EXERCISE
The result should be the lines from the one that contains "May be cited" to the final line of the entries below, copied exactly and with no pictures.

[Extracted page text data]
- - - - - - -

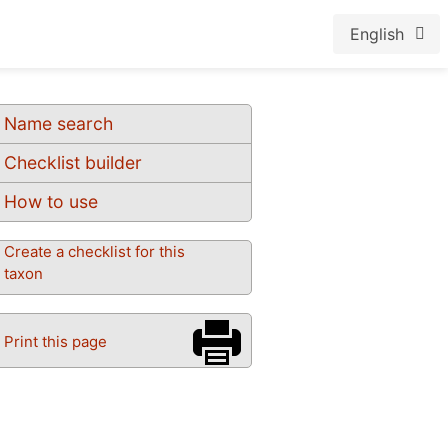
English
Name search
Checklist builder
How to use
Create a checklist for this
taxon
Print this page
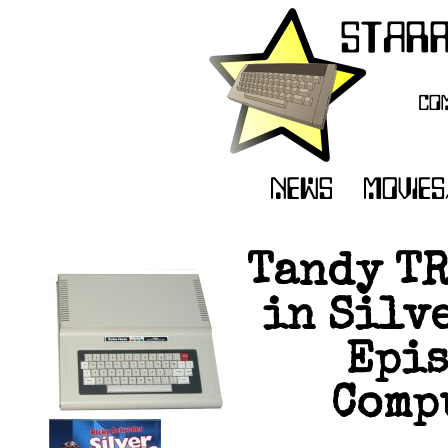
Tandy TR
in Silve
Epis
Compu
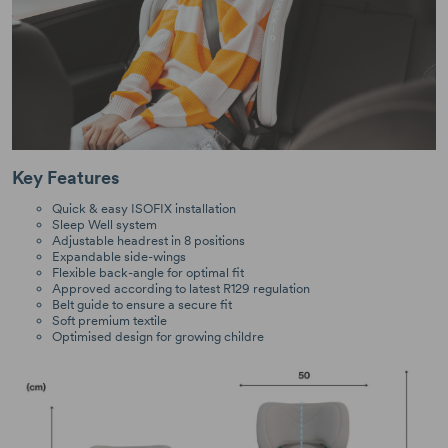
Key Features
Quick & easy ISOFIX installation
Sleep Well system
Adjustable headrest in 8 positions
Expandable side-wings
Flexible back-angle for optimal fit
Approved according to latest R129 regulation
Belt guide to ensure a secure fit
Soft premium textile
Optimised design for growing childre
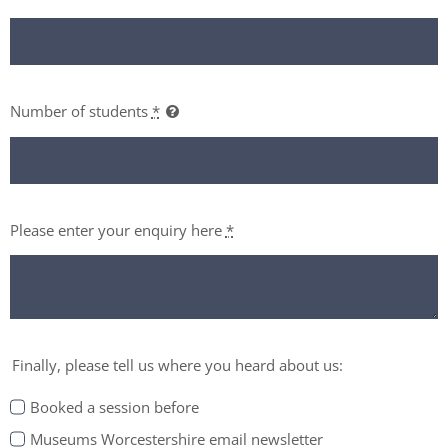
Number of students
*
Please enter your enquiry here
*
Finally, please tell us where you heard about us:
Booked a session before
Museums Worcestershire email newsletter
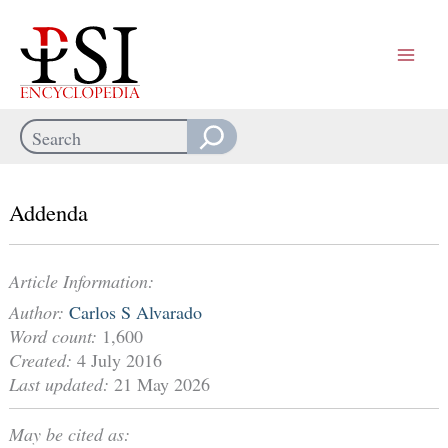
Skip
to
content
Search
When autocomplete results are available use up and down arrows
Addenda
Article Information:
Author:
Carlos S Alvarado
Word count:
1,600
Created:
4 July 2016
Last updated:
21 May 2026
May be cited as:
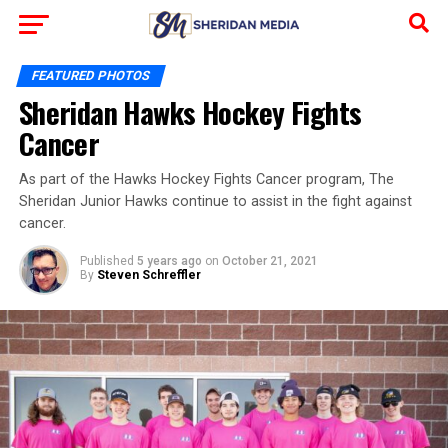
FEATURED PHOTOS
Sheridan Hawks Hockey Fights
Cancer
As part of the Hawks Hockey Fights Cancer program, The
Sheridan Junior Hawks continue to assist in the fight against
cancer.
Published
5 years ago
on
October 21, 2021
By
Steven Schreffler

- - - - - - -

YOUR SOLUTION
May be cited as:
FEATURED PHOTOS
Sheridan Hawks Hockey Fights
Cancer
As part of the Hawks Hockey Fights Cancer program, The
Sheridan Junior Hawks continue to assist in the fight against
cancer.
Published
5 years ago
on
October 21, 2021
By
Steven Schreffler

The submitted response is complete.